Given data: Begin

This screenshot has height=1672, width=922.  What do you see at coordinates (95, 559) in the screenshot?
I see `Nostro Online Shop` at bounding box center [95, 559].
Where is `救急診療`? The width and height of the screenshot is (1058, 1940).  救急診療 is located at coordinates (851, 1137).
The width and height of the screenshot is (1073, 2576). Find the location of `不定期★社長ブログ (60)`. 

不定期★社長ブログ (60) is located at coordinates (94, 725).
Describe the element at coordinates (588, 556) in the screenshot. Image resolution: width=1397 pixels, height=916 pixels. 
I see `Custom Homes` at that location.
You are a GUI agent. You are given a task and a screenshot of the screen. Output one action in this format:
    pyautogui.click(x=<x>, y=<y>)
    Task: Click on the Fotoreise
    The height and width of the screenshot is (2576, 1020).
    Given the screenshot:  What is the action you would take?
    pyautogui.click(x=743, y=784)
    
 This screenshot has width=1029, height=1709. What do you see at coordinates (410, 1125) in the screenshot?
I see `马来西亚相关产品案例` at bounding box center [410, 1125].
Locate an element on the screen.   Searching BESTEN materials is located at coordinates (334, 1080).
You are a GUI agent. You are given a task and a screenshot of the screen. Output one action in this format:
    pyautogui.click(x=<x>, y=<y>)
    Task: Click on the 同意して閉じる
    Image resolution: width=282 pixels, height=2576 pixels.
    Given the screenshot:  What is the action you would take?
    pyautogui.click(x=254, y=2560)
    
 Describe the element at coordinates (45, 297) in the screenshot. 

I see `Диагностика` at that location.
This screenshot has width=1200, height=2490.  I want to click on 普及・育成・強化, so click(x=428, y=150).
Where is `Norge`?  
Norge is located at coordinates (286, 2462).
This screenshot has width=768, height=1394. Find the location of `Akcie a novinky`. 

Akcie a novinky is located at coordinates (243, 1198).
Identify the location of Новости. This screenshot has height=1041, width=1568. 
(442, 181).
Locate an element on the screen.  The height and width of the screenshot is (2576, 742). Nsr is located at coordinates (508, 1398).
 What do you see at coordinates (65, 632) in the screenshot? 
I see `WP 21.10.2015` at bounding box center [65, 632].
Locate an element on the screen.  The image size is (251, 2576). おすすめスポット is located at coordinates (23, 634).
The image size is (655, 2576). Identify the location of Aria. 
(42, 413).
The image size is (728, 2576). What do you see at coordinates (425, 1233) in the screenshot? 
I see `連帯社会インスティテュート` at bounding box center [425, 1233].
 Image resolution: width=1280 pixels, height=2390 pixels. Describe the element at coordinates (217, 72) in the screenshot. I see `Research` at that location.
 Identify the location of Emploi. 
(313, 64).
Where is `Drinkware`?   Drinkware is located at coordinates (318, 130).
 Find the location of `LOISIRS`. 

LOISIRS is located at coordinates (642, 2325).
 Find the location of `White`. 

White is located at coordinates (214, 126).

Given data: End

__What is needed__: Return, without any change, only the lines from the one containing "Identify the location of Emploi." through the last line of the entries above.

__Solution to the exercise__:
 Identify the location of Emploi. 
(313, 64).
Where is `Drinkware`?   Drinkware is located at coordinates (318, 130).
 Find the location of `LOISIRS`. 

LOISIRS is located at coordinates (642, 2325).
 Find the location of `White`. 

White is located at coordinates (214, 126).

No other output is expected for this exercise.